From this model, we can say things like:

- The expected (mean) value of \(Y_i\) given \(x_i\) is \(\beta_0+\beta_1x_i\).
- The estimated mean value of \(Y_i\) given \(x_i\) is \(\hat\beta_0+\hat\beta_1x_i\)
- If we observe two values of \(x\) that are one unit apart, their expected \(Y\) values will be \(\beta_1\) units apart.
- If we repeatedly observe values of \(Y\) at some particular value of \(X\), we expect that the standard deviation of these values will be \(\sqrt{\sigma^2}\).
- If we repeatedly collect new samples of size \(n\) and for each sample calculate \(\hat{\beta_1} \pm t_{( \alpha/2,df=n-2)}\cdot \sqrt{\hat{Var}(\hat{\beta_1})}\), then in \((1-\alpha)\cdot 100\%\) of repeated samples, \(\beta_1\) will be contained inside this interval.

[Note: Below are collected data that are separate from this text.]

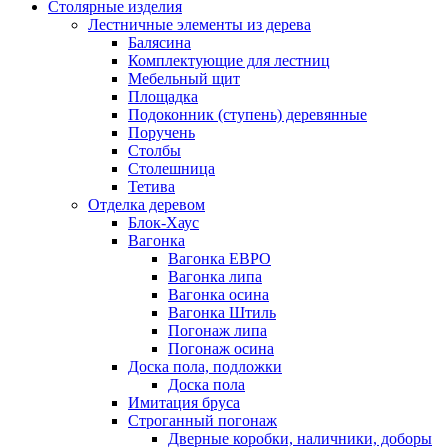
Столярные изделия
Лестничные элементы из дерева
Балясина
Комплектующие для лестниц
Мебельный щит
Площадка
Подоконник (ступень) деревянные
Поручень
Столбы
Столешница
Тетива
Отделка деревом
Блок-Хаус
Вагонка
Вагонка ЕВРО
Вагонка липа
Вагонка осина
Вагонка Штиль
Погонаж липа
Погонаж осина
Доска пола, подложки
Доска пола
Имитация бруса
Строганный погонаж
Дверные коробки, наличники, доборы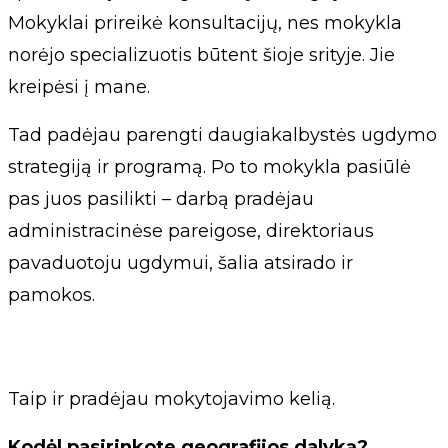
Mokyklai prireikė konsultacijų, nes mokykla
norėjo specializuotis būtent šioje srityje. Jie
kreipėsi į mane.
Tad padėjau parengti daugiakalbystės ugdymo
strategiją ir programą. Po to mokykla pasiūlė
pas juos pasilikti – darbą pradėjau
administracinėse pareigose, direktoriaus
pavaduotoju ugdymui, šalia atsirado ir
pamokos.
Taip ir pradėjau mokytojavimo kelią.
Kodėl pasirinkote geografijos dalyką?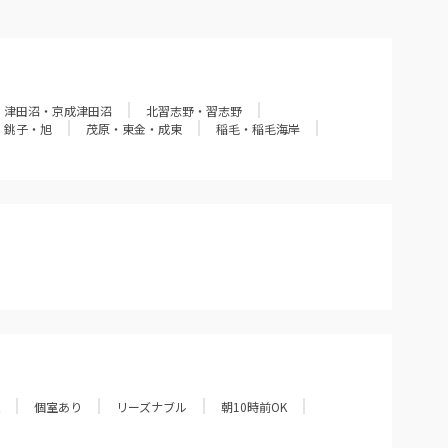
津田沼・京成津田沼
北習志野・習志野
銚子・旭
茂原・東金・成東
稲毛・稲毛海岸
個室あり
リーズナブル
朝10時前OK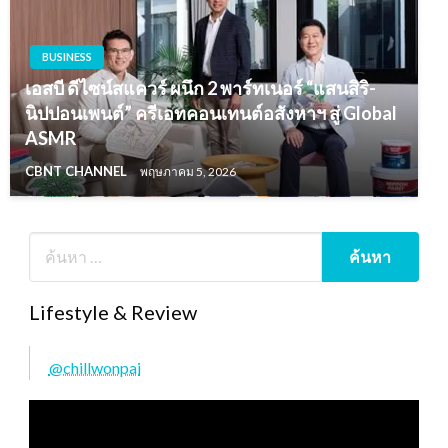
BUSINESS
เอสบี ดีไซน์สแควร์ ผนึก 2 พาร์ทเนอร์ “แสนสิริ-
นิปปอนเพนต์” ครีเอทคอนเทนต์อสังหาฯ สู่ Global
ASMR
CBNT CHANNEL
พฤษภาคม 5, 2026
Lifestyle & Review
@chillwonpai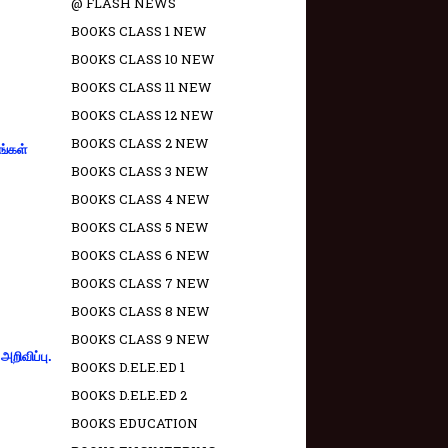
@ FLASH NEWS
BOOKS CLASS 1 NEW
BOOKS CLASS 10 NEW
BOOKS CLASS 11 NEW
BOOKS CLASS 12 NEW
BOOKS CLASS 2 NEW
ங்கள்
BOOKS CLASS 3 NEW
BOOKS CLASS 4 NEW
BOOKS CLASS 5 NEW
BOOKS CLASS 6 NEW
BOOKS CLASS 7 NEW
BOOKS CLASS 8 NEW
BOOKS CLASS 9 NEW
றிவிப்பு.
BOOKS D.ELE.ED 1
BOOKS D.ELE.ED 2
BOOKS EDUCATION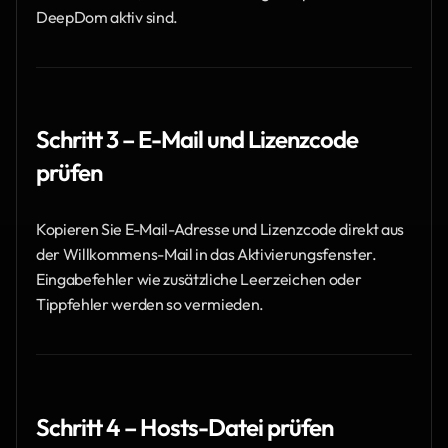
DeepDom aktiv sind.
Schritt 3 – E-Mail und Lizenzcode 
prüfen
Kopieren Sie E-Mail-Adresse und Lizenzcode direkt aus 
der Willkommens-Mail in das Aktivierungsfenster. 
Eingabefehler wie zusätzliche Leerzeichen oder 
Tippfehler werden so vermieden.
Schritt 4 – Hosts-Datei prüfen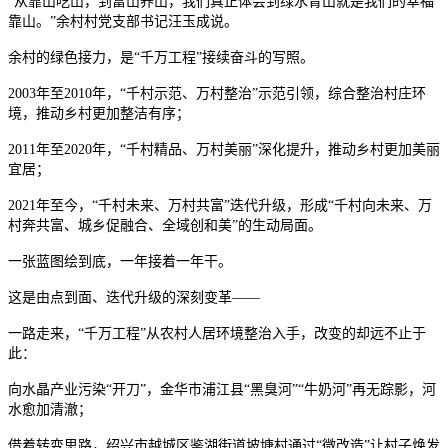
“从靠山吃山，到富山养山，我们真正体会到绿水青山就是我们的幸福
靠山。”余村村党支部书记汪玉成说。
余村的绿色接力，是“千万工程”接续奋斗的写照。
2003年至2010年，“千村示范、万村整治”示范引领，综合整治村庄环
境，推动乡村更加整洁有序；
2011年至2020年，“千村精品、万村美丽”深化提升，推动乡村更加美丽
宜居；
2021年至今，“千村未来、万村共富”迭代升级，形成“千村向未来、万
村奔共富、城乡促融合、全域创和美”的生动局面。
一张蓝图绘到底，一年接着一年干。
这是由点到面、迭代升级的深刻变革——
一路走来，“千万工程”从农村人居环境整治入手，改变的却远不止于
此：
向水晶产业污染“开刀”，金华市浦江县“黑臭河”“牛奶河”再无踪影，河
水愈加清澈；
借着转变思路，绍兴市越城区鉴湖街道坡塘村通过“微改造”让村子焕发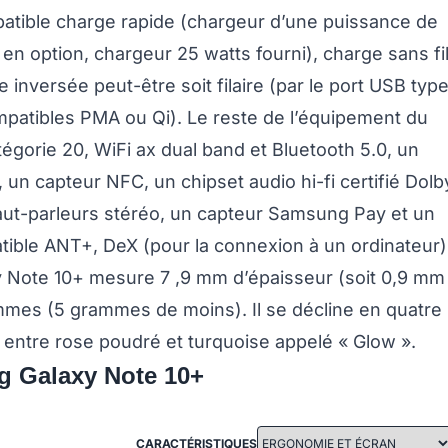
atible charge rapide (chargeur d’une puissance de
n option, chargeur 25 watts fourni), charge sans fi
 inversée peut-être soit filaire (par le port USB typ
ompatibles PMA ou Qi). Le reste de l’équipement du
gorie 20, WiFi ax dual band et Bluetooth 5.0, un
 un capteur NFC, un chipset audio hi-fi certifié Dolb
aut-parleurs stéréo, un capteur Samsung Pay et un
tible ANT+, DeX (pour la connexion à un ordinateur)
xy Note 10+ mesure 7 ,9 mm d’épaisseur (soit 0,9 mm
ammes (5 grammes de moins). Il se décline en quatre
é entre rose poudré et turquoise appelé « Glow ».
g Galaxy Note 10+
CARACTÉRISTIQUES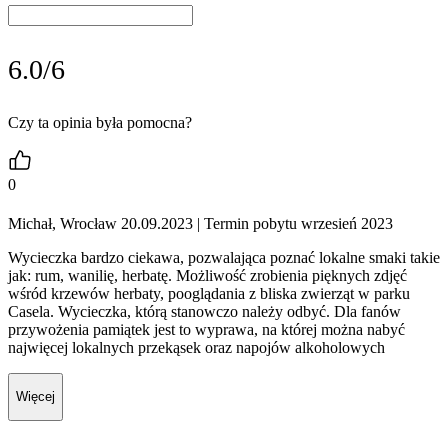
6.0/6
Czy ta opinia była pomocna?
0
Michał, Wrocław 20.09.2023
| Termin pobytu wrzesień 2023
Wycieczka bardzo ciekawa, pozwalająca poznać lokalne smaki takie
jak: rum, wanilię, herbatę. Możliwość zrobienia pięknych zdjęć
wśród krzewów herbaty, pooglądania z bliska zwierząt w parku
Casela. Wycieczka, którą stanowczo należy odbyć. Dla fanów
przywożenia pamiątek jest to wyprawa, na której można nabyć
najwięcej lokalnych przekąsek oraz napojów alkoholowych
Więcej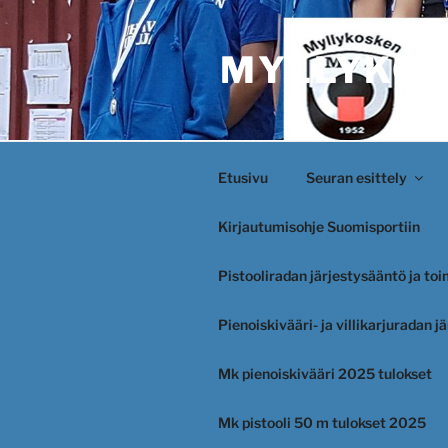
Siirry
sisältöön
MYLLYKOS
Etusivu
Seuran esittely
Kirjautumisohje Suomisportiin
Pistooliradan järjestysääntö ja to
Pienoiskivääri- ja villikarjuradan 
Mk pienoiskivääri 2025 tulokset
Mk pistooli 50 m tulokset 2025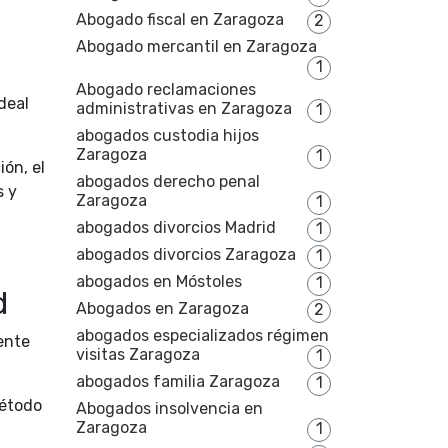
Abogado fiscal en Zaragoza
2
Abogado mercantil en Zaragoza
1
Abogado reclamaciones
deal
administrativas en Zaragoza
1
abogados custodia hijos
Zaragoza
1
ón, el
abogados derecho penal
s y
Zaragoza
1
abogados divorcios Madrid
1
abogados divorcios Zaragoza
1
abogados en Móstoles
1
d
Abogados en Zaragoza
2
abogados especializados régimen
ente
visitas Zaragoza
1
abogados familia Zaragoza
1
método
Abogados insolvencia en
Zaragoza
1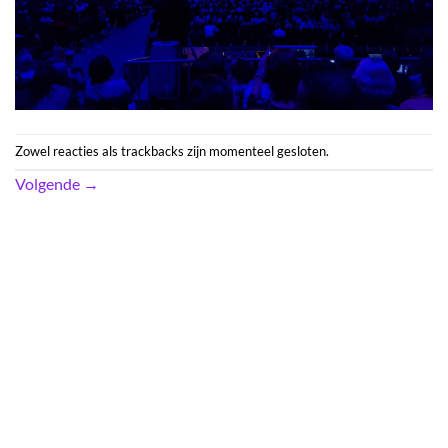
Zowel reacties als trackbacks zijn momenteel gesloten.
Volgende
→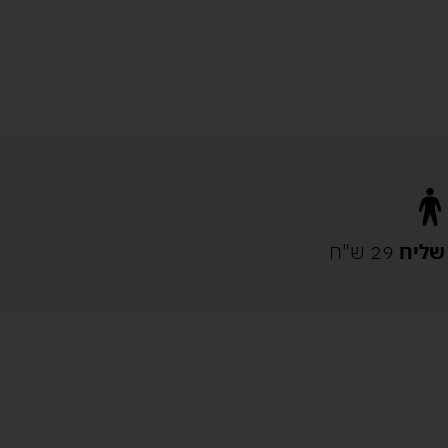
שליח
29 ש"ח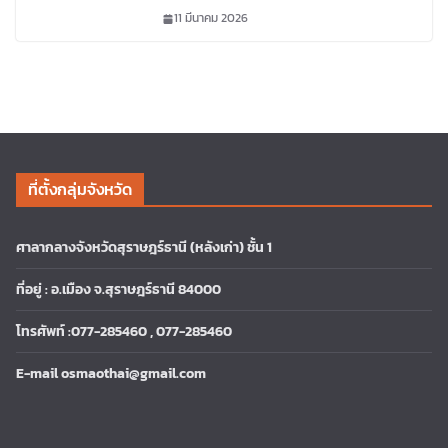
11 มีนาคม 2026
ที่ตั้งกลุ่มจังหวัด
ศาลากลางจังหวัดสุราษฎร์ธานี (หลังเก่า) ชั้น 1
ที่อยู่ : อ.เมือง จ.สุราษฎร์ธานี 84000
โทรศัพท์ :077-285460 , 077-285460
E-mail osmaothai@gmail.com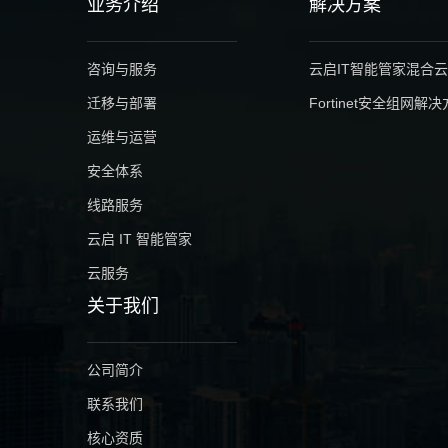
业务介绍
解决方案
咨询与服务
云启IT智能管家混合
迁移与部署
Fortinet安全组网解
运维与运营
安全体系
线路服务
云启 IT 智能管家
云服务
关于我们
公司简介
联系我们
核心资质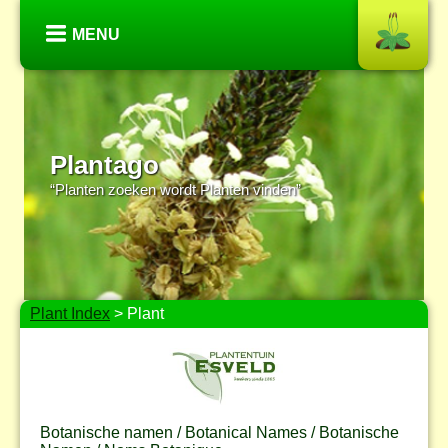
MENU
Plantago
“Planten zoeken wordt Planten vinden”
Plant Index
> Plant
Botanische namen / Botanical Names / Botanische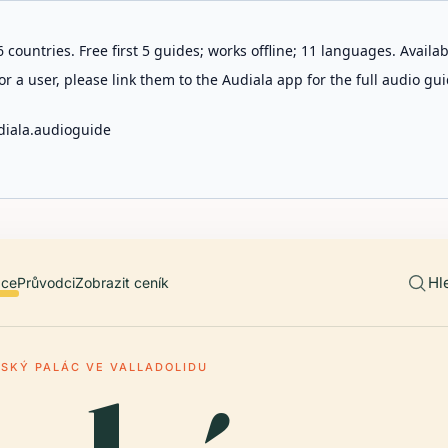
 countries. Free first 5 guides; works offline; 11 languages. Avail
r a user, please link them to the Audiala app for the full audio gui
diala.audioguide
Hl
ace
Průvodci
Zobrazit ceník
SKÝ PALÁC VE VALLADOLIDU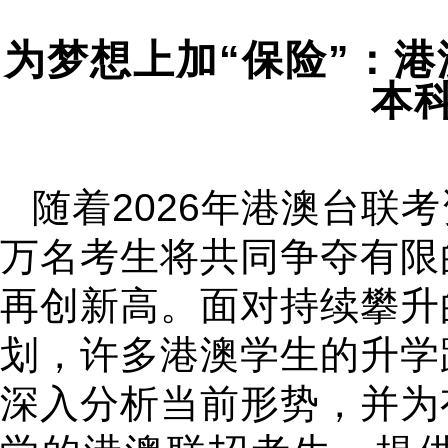
为梦想上加“保险”：
本
随着2026年港澳台联
万名考生将共同争夺有限
再创新高。面对持续攀升
划，许多港澳学生的升学
深入分析当前形势，并为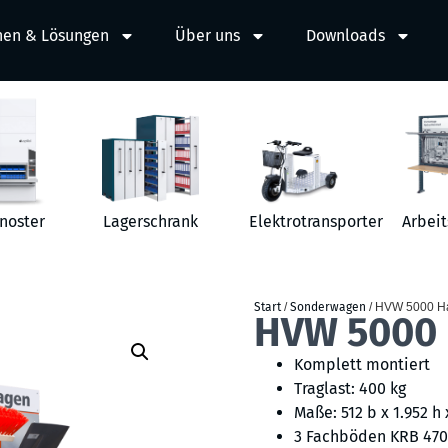
hen & Lösungen
Über uns
Downloads
noster
Lagerschrank
Elektrotransporter
Arbeit
Start
/
Sonderwagen
/ HVW 5000 H
HVW 5000 
Komplett montiert
Traglast: 400 kg
Maße: 512 b x 1.952 h 
3 Fachböden KRB 4700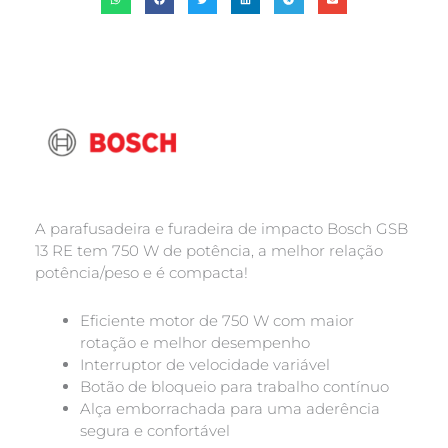
A parafusadeira e furadeira de impacto Bosch GSB
13 RE tem 750 W de potência, a melhor relação
potência/peso e é compacta!
Eficiente motor de 750 W com maior
rotação e melhor desempenho
Interruptor de velocidade variável
Botão de bloqueio para trabalho contínuo
Alça emborrachada para uma aderência
segura e confortável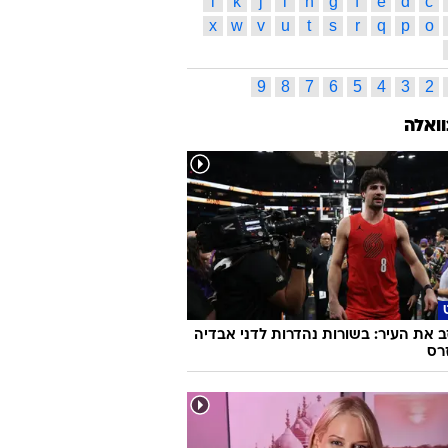
הולמס
אוסקר
אוסקר 2011
אמה סטון
בלו ולנטיין
פרנקו
יו ג'קמן
לה לה לנד
ליאונרדו דיקפריו
ר ליד הים
מרטין סקורסזה
מריל סטריפ
אפלק
ריאן גוסלינג
ס תגיות
ג
ד
ה
ו
ז
ח
ט
י
כ
ל
ס
ע
פ
צ
ק
ר
ש
ת
l
k
j
i
h
g
f
e
d
c
x
w
v
u
t
s
r
q
p
o
9
8
7
6
5
4
3
2
וואלה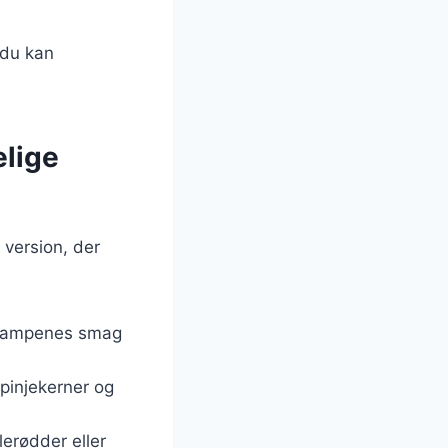
 du kan
elige
 version, der
svampenes smag
 pinjekerner og
lerødder eller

The model assumptions are the price must we pay to make such statements:

- We assume that the population level average value of \(Y\) is a linear function of \(X\).
- We assume that each observed \(y_i\) value was drawn independently from an infinitely large population characterized by a normal distribution centered on \(\beta_0+\beta_1x_i\).
- We assume that the variance in values of \(Y\) given \(x\) is \(\sigma^2\) for all \(x\).

Is this model “true”? To the extent that this question even makes sense, the answer is “no”.

“All models are wrong but some are useful” - George Box

The Wikipedia page for “All models are wrong” gives an excellent overview of this principle, including many more quotes from Box and other statisticians.

When we use models that make assumptions, we are accepting a burden: the quality of our inferences may depend upon the correctness of our assumptions. To the extent that our assumptions are false, aspects of our inferences may also be false (we’ll look more into this next).

Why would we choose to burden ourselves this way? Can’t we just “let the data speak” rather than impose these risky assumptions?

The first answer is that data only metaphorically “speak” in response to the specific questions we ask of them. The result of any statistical analysis can be thought of as our data’s answer to a particular question. Change the question, even slightly, and the answer may also change.

The second answer is that our assumptions allow us to make inferences. We could not talk about, for instance, “the change in our estimated outcome \(Y\) associated with a 1-unit difference in \(x_1\) when the values of \(x_2\) and \(x_3\) are held constant” if we did not first establish the model relating them. We could not use standard errors to quantify the likely amount of error in our estimates without first establishing the quantity being estimated (*assumed* to exist for an *assumed* population from which we *assume* our sample is one of infinitely many that could be taken), and then establishing the conditions under which we can guarantee our estimation procedure has certain properties.

## 7.2 A bunch of apps

Here are some apps for exploring the potential consequences of violating model assumptions:

## 7.3 Simulating model violations

In this section, we’ll look at examples of simulating data in ways such that assumptions are violated, and then examining the consequences.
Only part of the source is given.